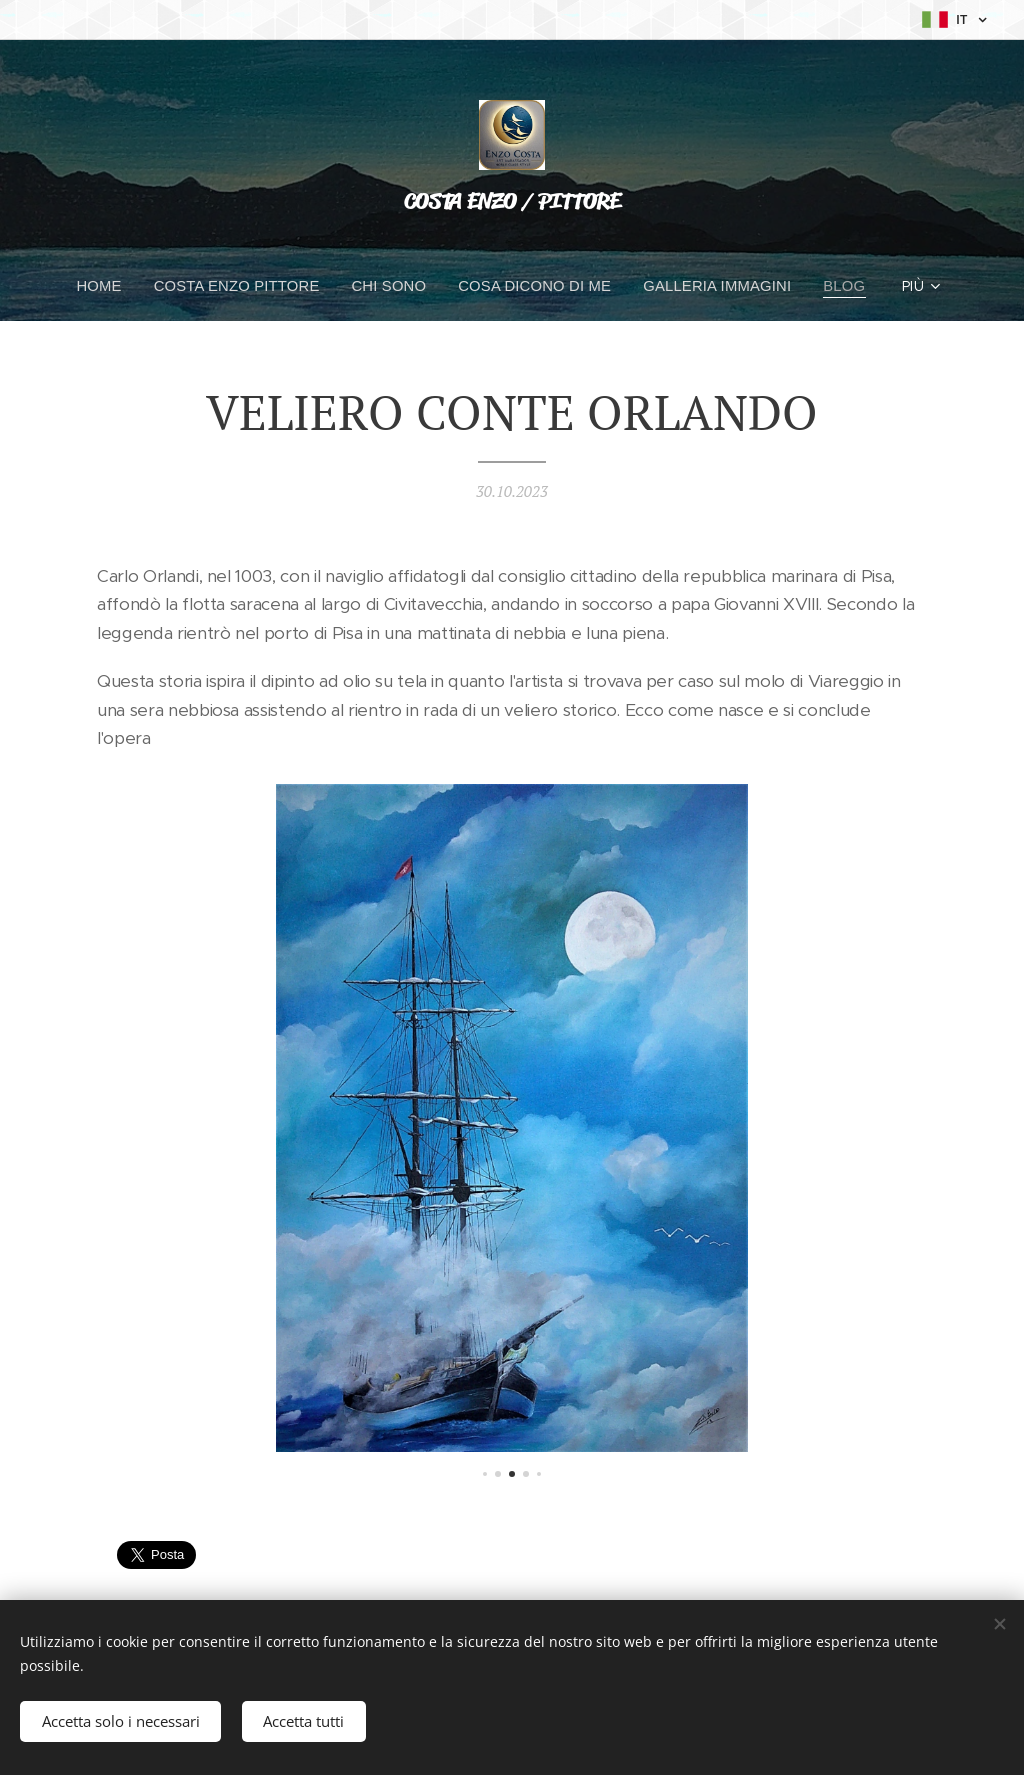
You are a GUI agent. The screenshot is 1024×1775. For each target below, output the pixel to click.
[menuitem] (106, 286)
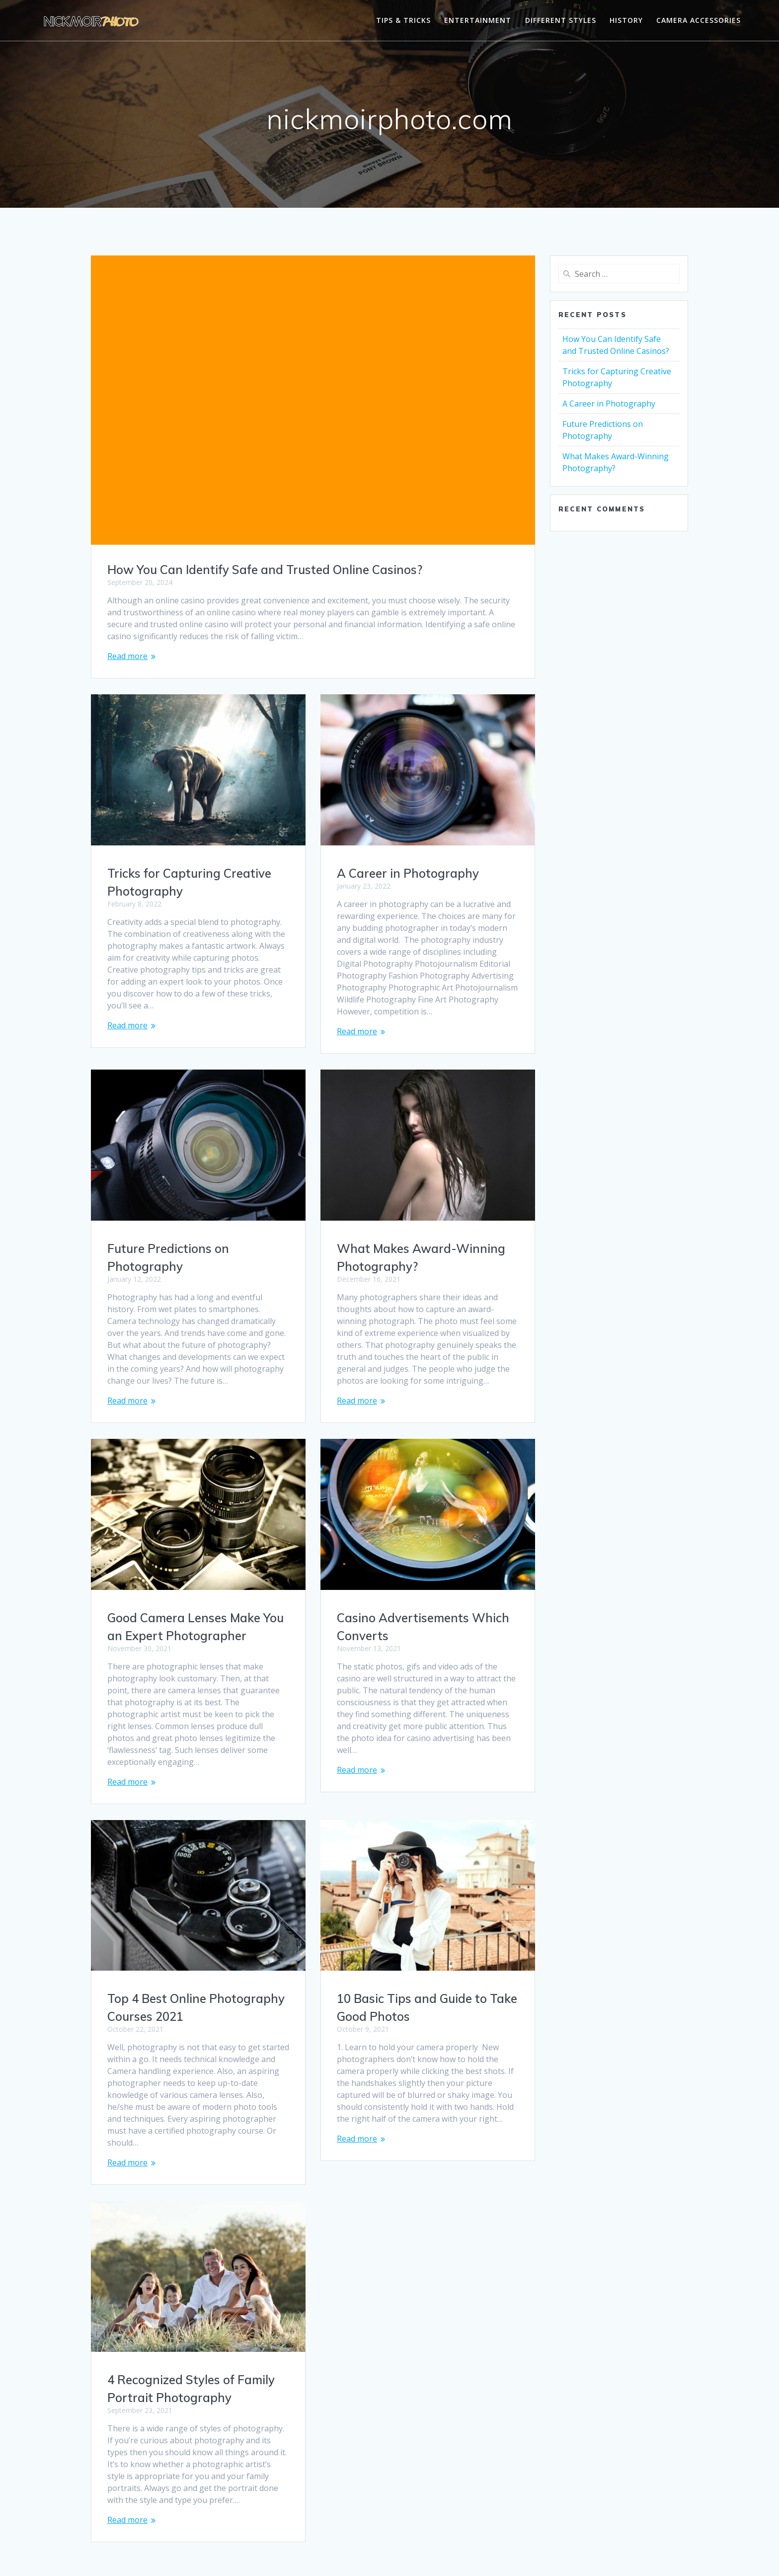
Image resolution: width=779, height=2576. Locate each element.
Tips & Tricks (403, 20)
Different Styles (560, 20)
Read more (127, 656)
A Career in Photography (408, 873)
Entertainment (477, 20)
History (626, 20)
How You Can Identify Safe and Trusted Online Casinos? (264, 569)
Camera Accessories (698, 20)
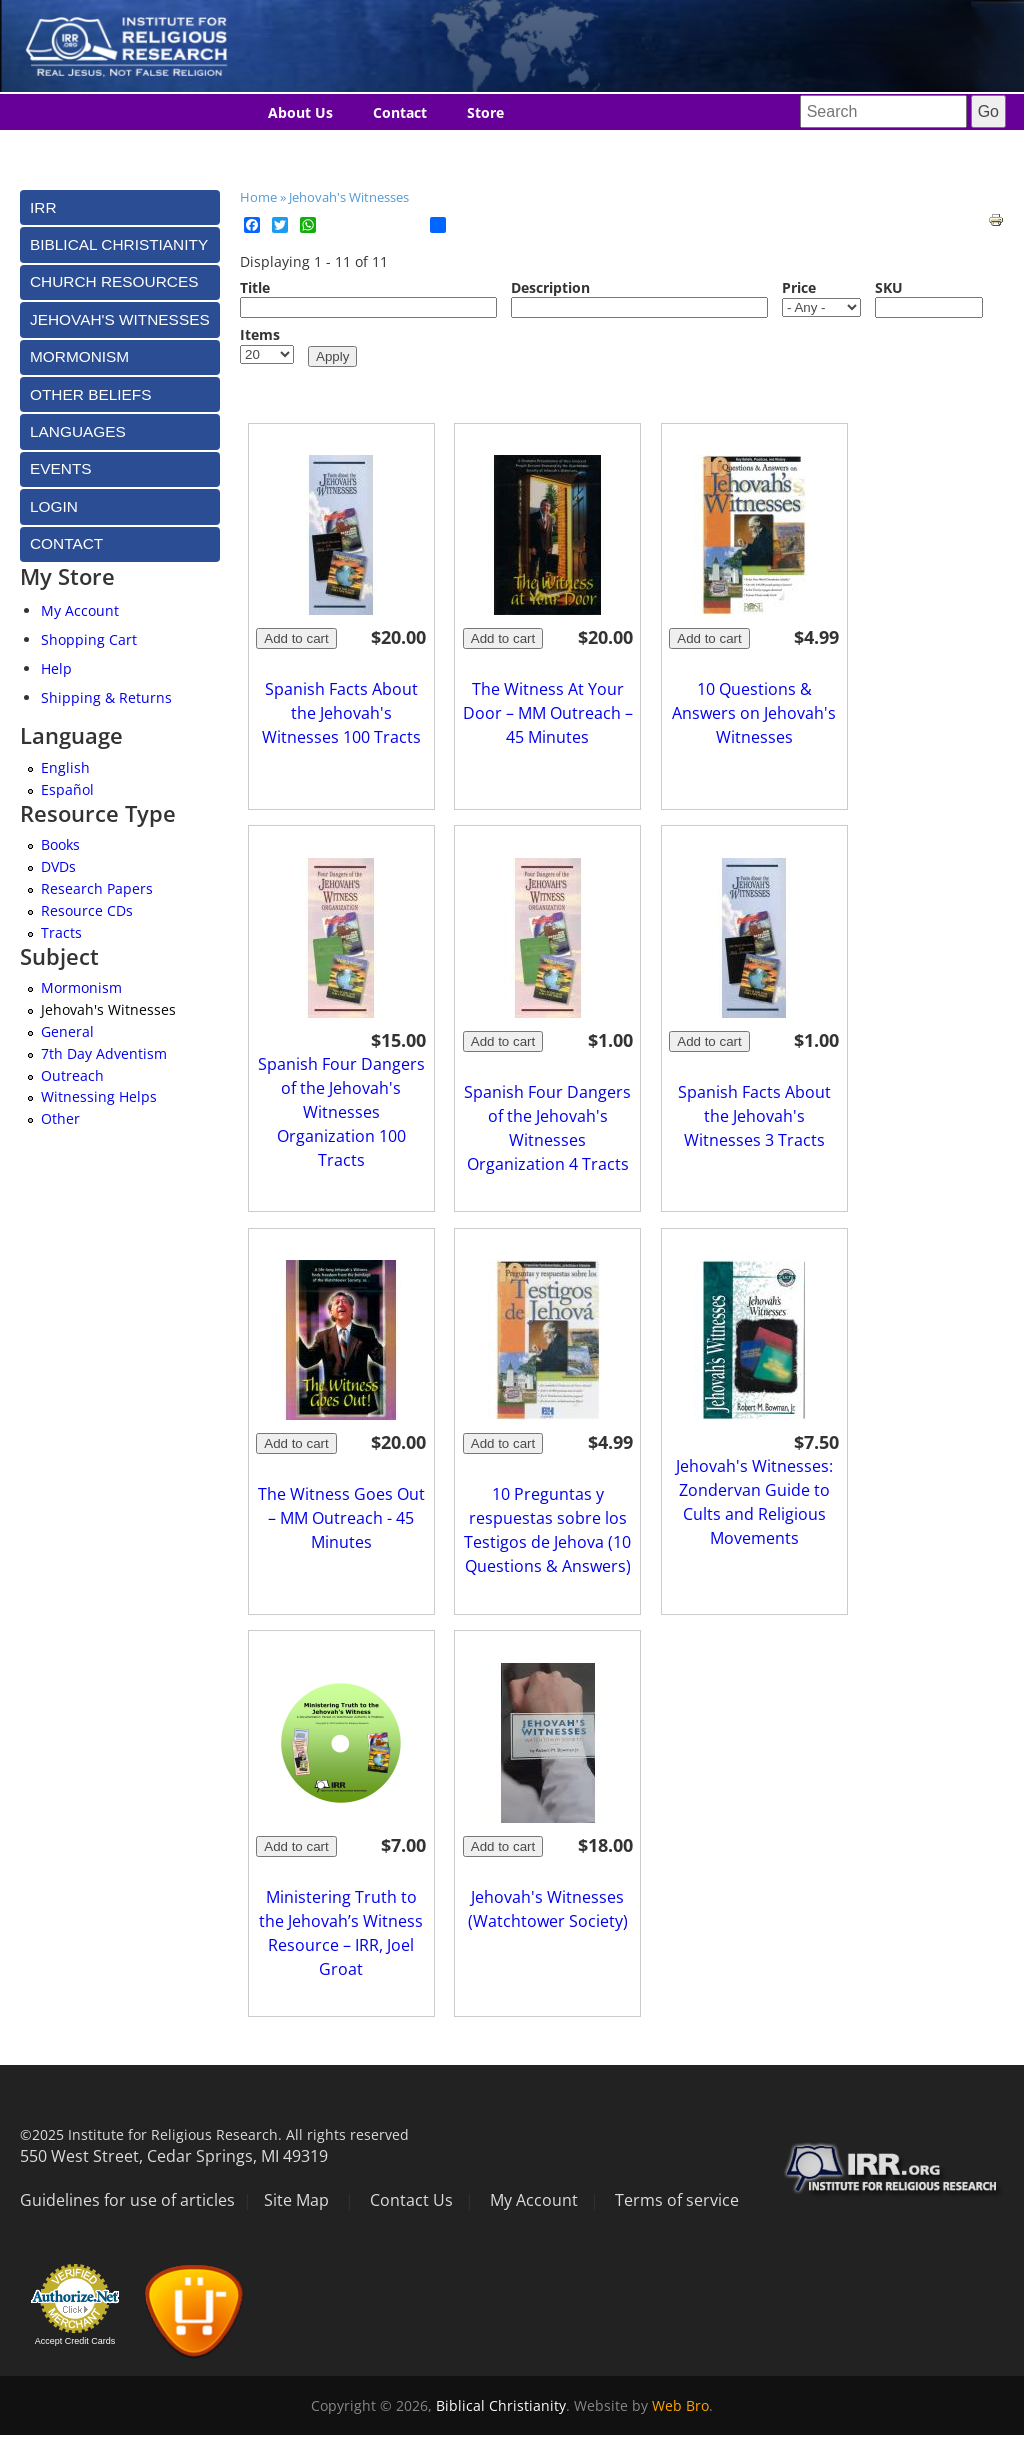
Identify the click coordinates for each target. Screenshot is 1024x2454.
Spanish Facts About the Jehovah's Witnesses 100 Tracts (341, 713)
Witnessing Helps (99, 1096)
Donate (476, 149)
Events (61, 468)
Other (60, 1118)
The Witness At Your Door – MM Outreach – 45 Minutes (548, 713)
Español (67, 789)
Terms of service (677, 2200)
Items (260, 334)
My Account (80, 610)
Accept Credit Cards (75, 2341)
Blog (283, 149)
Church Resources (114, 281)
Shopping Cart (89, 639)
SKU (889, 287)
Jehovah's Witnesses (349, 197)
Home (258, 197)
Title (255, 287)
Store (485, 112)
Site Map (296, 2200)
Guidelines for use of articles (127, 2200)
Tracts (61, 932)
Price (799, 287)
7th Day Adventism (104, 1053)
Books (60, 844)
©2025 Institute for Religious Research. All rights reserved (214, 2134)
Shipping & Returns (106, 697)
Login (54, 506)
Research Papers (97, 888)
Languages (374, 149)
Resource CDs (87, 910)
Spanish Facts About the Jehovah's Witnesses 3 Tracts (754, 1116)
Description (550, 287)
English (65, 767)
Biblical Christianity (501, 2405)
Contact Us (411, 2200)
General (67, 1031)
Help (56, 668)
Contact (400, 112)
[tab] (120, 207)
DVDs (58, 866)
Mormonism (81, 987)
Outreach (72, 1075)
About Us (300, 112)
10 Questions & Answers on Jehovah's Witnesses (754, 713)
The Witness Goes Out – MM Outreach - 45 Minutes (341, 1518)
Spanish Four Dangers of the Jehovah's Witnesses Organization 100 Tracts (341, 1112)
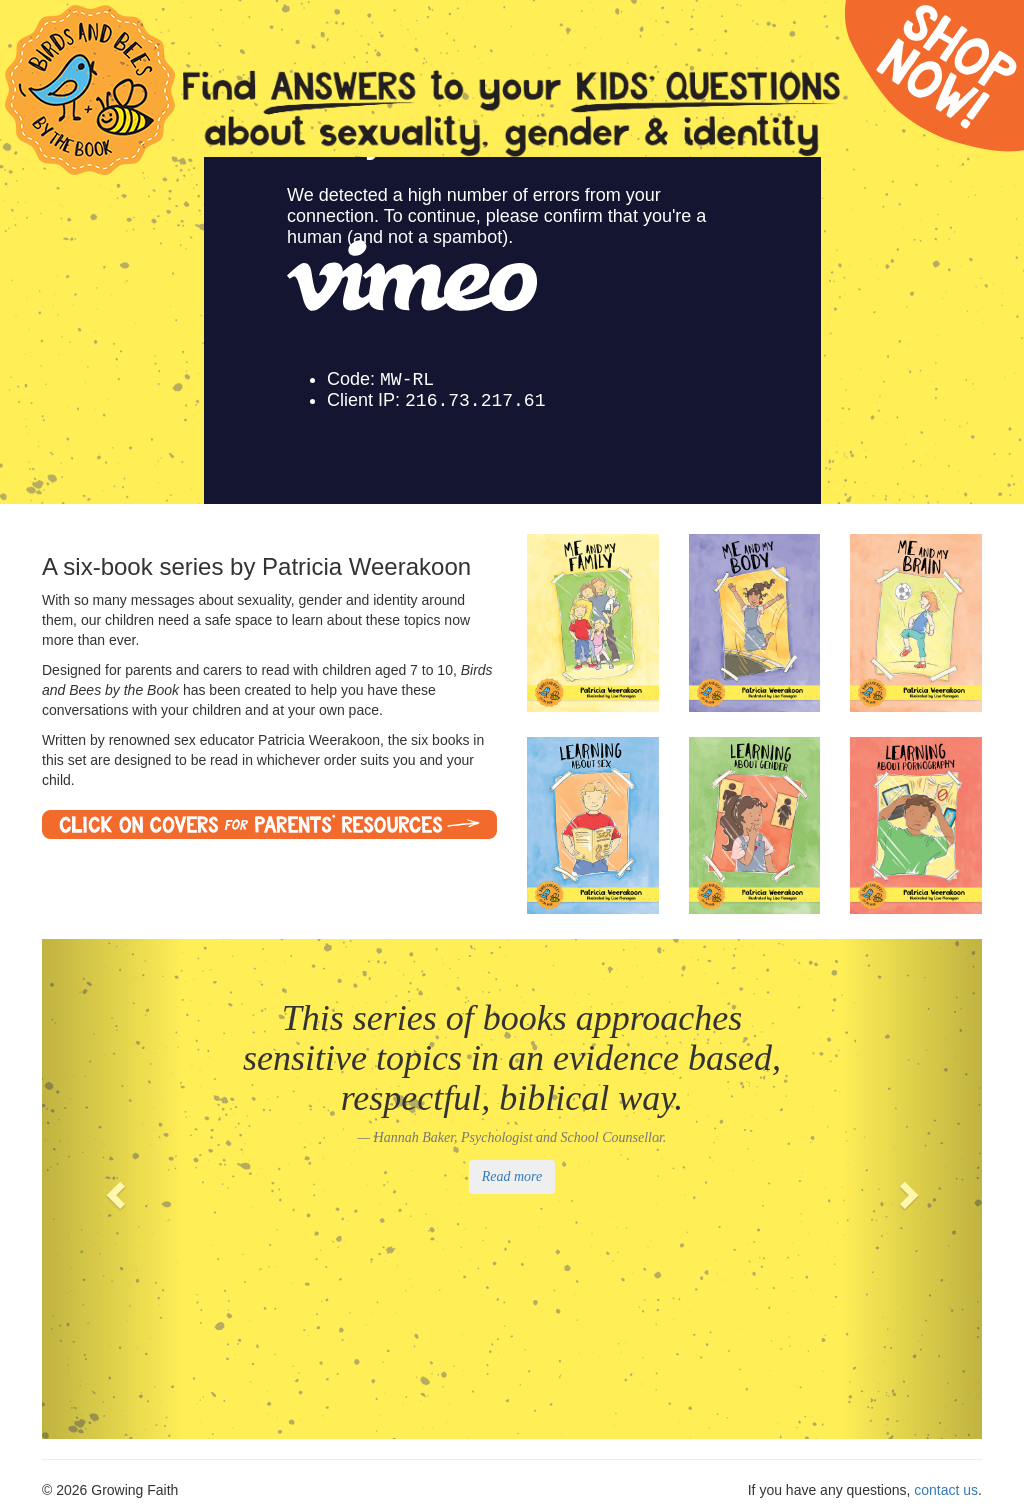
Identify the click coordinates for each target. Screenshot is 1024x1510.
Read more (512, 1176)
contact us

• [Problem description] Your task is to repeat the opening line of the entries above and each line after it, ending with the line that has "Store (485, 112)". Do not include the pictures.

• [Exercise response]
You are a GUI agent. The screenshot is 1024×1775. For each target below, output the pixel to click.
[menuitem] (106, 286)
Image resolution: width=779, height=2576. Locate each element.
Tips & Tricks (403, 20)
Different Styles (560, 20)
Read more (127, 656)
A Career in Photography (408, 873)
Entertainment (477, 20)
History (626, 20)
How You Can Identify Safe and Trusted Online Casinos? (264, 569)
Camera Accessories (698, 20)
Identify the click coordinates for each target. Screenshot is 1024x2454.
Spanish Facts About the Jehovah's Witnesses 100 Tracts (341, 713)
Witnessing Helps (99, 1096)
Donate (476, 149)
Events (61, 468)
Other (60, 1118)
The Witness At Your Door – MM Outreach – 45 Minutes (548, 713)
Español (67, 789)
Terms of service (677, 2200)
Items (260, 334)
My Account (80, 610)
Accept Credit Cards (75, 2341)
Blog (283, 149)
Church Resources (114, 281)
Shopping Cart (89, 639)
SKU (889, 287)
Jehovah's Witnesses (349, 197)
Home (258, 197)
Title (255, 287)
Store (485, 112)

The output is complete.